# [Your objective]
Scan the entries line by line and return those with "that".

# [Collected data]
──────────────────────────────

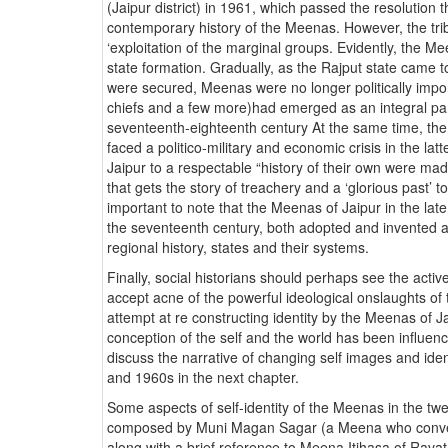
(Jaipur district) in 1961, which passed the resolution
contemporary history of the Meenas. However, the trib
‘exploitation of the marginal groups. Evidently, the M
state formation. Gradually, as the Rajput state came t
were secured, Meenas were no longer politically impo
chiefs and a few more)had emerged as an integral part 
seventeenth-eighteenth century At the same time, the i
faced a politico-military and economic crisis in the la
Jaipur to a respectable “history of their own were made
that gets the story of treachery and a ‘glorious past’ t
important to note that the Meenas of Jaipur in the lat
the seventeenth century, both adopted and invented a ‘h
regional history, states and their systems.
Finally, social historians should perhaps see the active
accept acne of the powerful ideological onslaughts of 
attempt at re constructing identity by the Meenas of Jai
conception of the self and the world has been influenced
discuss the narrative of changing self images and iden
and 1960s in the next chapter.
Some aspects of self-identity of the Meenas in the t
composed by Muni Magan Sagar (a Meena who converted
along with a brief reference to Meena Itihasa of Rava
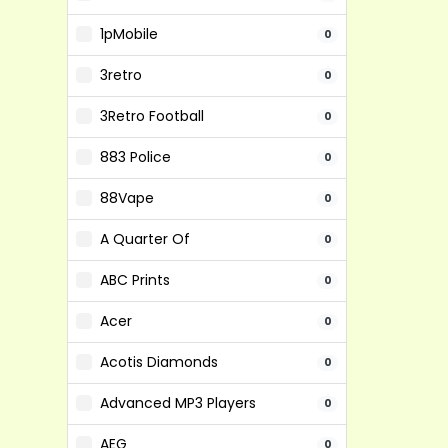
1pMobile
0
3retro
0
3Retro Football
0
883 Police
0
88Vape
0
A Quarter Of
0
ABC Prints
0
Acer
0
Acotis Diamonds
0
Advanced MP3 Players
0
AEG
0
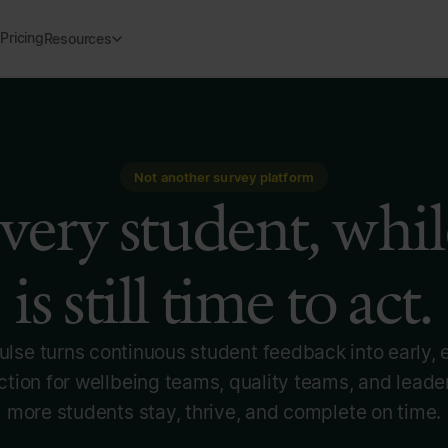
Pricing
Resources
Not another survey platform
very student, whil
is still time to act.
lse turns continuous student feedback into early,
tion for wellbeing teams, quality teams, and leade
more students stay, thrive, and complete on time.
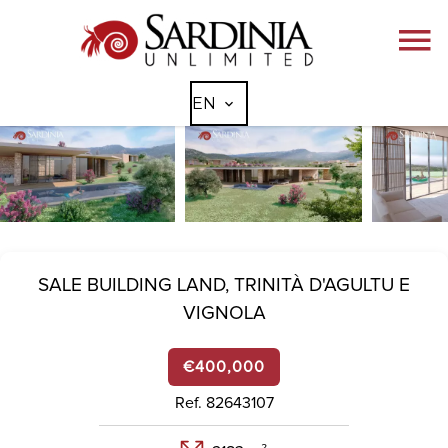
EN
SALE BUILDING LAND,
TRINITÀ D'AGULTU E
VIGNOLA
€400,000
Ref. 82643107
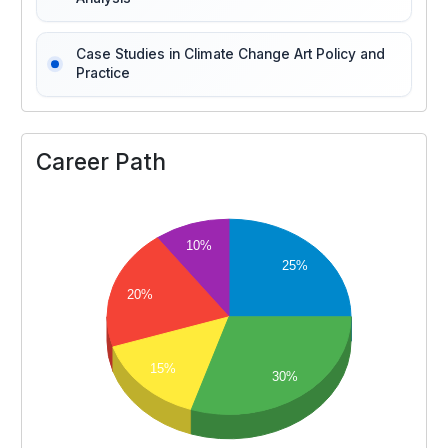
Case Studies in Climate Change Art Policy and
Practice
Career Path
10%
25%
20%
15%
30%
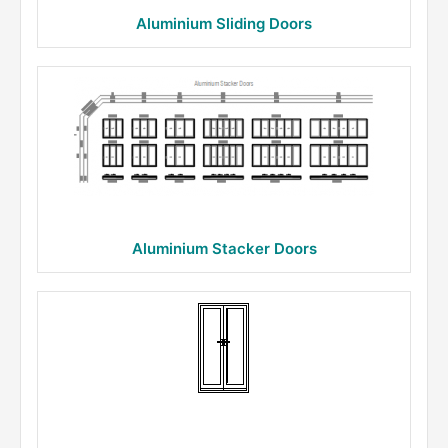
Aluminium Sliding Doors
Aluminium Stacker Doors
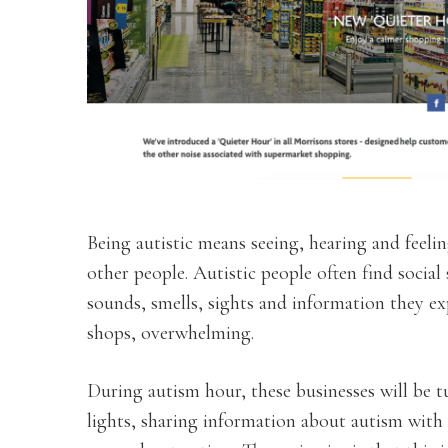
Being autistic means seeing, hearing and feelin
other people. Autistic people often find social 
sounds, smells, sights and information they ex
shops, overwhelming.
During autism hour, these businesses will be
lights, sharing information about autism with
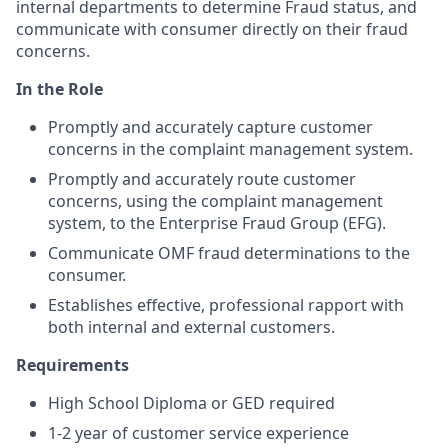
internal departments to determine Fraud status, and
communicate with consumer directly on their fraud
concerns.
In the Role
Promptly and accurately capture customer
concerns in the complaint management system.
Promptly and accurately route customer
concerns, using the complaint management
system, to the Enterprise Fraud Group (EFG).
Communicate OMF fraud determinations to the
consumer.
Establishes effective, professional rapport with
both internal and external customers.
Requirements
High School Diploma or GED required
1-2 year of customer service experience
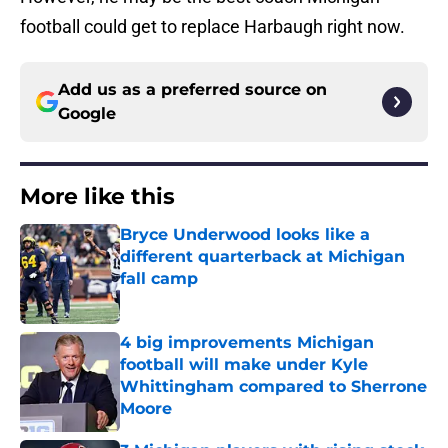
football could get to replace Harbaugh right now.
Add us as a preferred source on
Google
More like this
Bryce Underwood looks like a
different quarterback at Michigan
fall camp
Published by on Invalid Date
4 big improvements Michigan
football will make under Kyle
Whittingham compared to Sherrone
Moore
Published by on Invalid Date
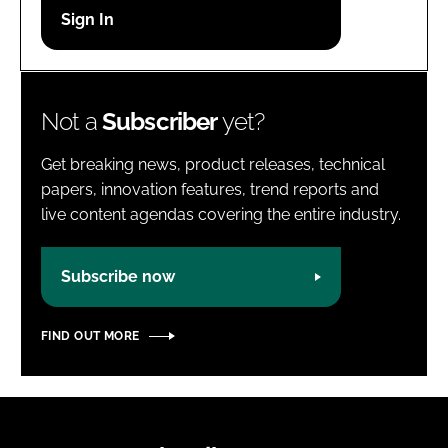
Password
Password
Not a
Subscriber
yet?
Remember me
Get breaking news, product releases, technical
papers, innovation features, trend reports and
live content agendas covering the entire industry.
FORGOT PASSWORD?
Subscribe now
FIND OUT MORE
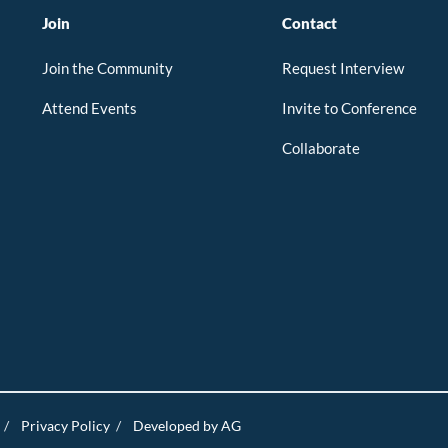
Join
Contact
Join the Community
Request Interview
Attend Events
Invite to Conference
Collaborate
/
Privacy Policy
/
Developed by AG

──────────────────────────────

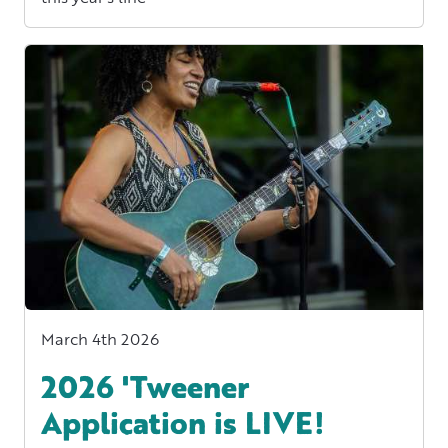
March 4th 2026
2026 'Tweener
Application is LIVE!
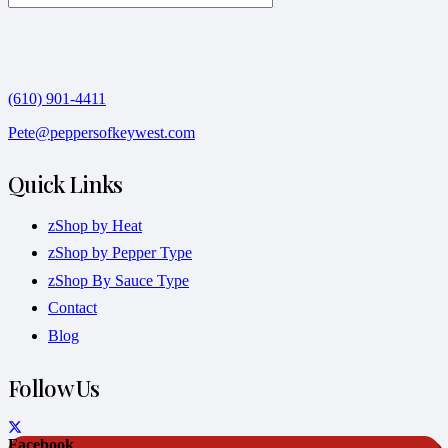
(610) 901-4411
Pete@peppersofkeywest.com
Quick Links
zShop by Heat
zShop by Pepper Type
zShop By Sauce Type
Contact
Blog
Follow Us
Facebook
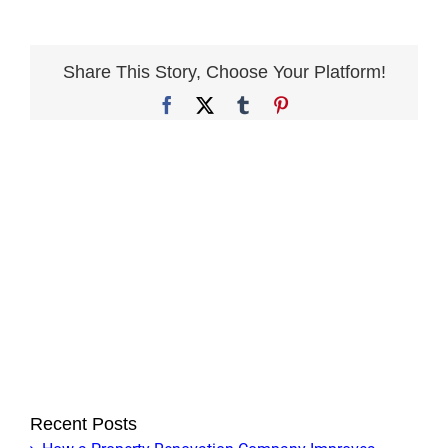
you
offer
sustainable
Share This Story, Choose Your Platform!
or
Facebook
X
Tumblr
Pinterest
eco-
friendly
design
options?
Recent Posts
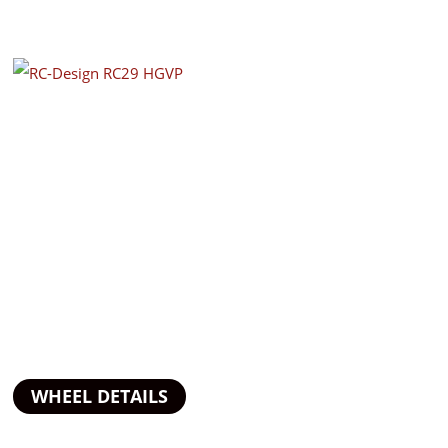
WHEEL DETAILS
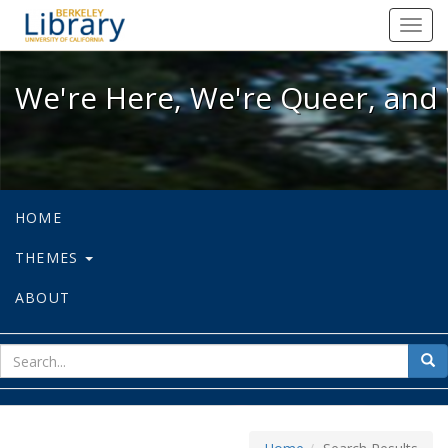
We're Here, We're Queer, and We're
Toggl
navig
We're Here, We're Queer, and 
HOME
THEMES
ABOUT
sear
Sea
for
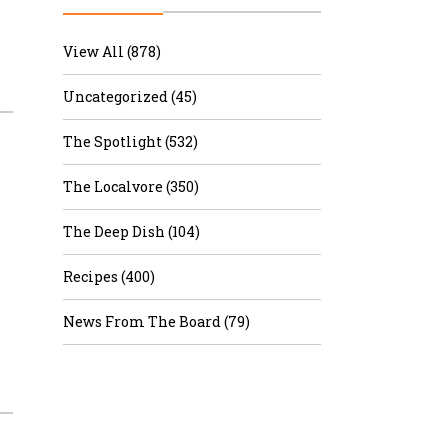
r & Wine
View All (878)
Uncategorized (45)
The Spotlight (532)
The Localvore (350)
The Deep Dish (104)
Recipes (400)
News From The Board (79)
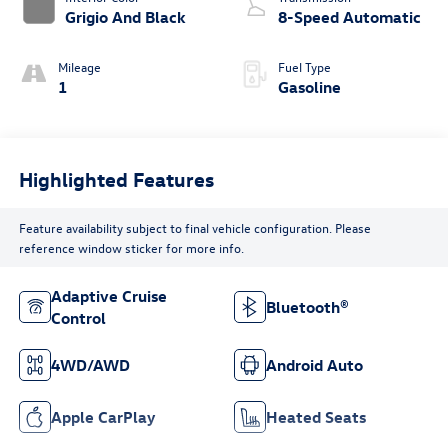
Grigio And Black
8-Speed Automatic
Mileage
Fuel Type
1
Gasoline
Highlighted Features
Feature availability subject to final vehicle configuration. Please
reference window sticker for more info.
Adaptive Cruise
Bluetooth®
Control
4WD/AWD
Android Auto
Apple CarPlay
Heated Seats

──────────────────────────────

# [Completed exercise]
that gets the story of treachery and a ‘glorious past’ t
important to note that the Meenas of Jaipur in the lat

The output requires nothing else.